▸ **Your task**: Lines from the one containing "VoetbalNieuws (504, 2547)" to the end of the entries below must be reproduced exactly, with both end lines kept and no other line added.

▸ **Source records**:
-=-=-
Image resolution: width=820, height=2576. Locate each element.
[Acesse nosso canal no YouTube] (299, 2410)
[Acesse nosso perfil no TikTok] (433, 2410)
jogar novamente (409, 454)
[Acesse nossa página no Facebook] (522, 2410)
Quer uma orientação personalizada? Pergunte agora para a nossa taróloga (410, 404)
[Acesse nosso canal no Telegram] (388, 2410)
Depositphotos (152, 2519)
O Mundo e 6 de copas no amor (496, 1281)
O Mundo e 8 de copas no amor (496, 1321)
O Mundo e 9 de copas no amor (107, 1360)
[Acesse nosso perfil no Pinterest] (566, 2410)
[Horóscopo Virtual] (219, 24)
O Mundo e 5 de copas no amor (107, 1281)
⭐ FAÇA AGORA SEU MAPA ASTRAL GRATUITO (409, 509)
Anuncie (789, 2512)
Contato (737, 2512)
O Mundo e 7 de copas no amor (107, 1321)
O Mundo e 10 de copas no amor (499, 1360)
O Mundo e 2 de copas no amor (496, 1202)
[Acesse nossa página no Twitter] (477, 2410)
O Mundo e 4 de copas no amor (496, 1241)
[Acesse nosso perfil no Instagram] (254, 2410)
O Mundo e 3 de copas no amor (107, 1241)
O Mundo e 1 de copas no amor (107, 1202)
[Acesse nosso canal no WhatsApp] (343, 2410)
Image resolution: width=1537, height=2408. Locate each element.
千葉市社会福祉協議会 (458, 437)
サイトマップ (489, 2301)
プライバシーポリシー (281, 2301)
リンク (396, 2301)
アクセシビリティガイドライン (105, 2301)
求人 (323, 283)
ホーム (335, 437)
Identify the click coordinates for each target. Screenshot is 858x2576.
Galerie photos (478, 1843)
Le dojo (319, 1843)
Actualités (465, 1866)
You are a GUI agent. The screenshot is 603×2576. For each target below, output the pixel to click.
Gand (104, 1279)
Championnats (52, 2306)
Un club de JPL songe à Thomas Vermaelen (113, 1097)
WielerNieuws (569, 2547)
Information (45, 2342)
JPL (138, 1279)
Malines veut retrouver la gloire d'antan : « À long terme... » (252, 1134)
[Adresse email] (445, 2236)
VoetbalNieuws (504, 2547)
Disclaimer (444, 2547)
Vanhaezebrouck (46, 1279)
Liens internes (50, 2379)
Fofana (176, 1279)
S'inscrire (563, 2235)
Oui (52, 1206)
-=-=-
▸ **Response to this task**:
VoetbalNieuws (504, 2547)
Disclaimer (444, 2547)
Vanhaezebrouck (46, 1279)
Liens internes (50, 2379)
Fofana (176, 1279)
S'inscrire (563, 2235)
Oui (52, 1206)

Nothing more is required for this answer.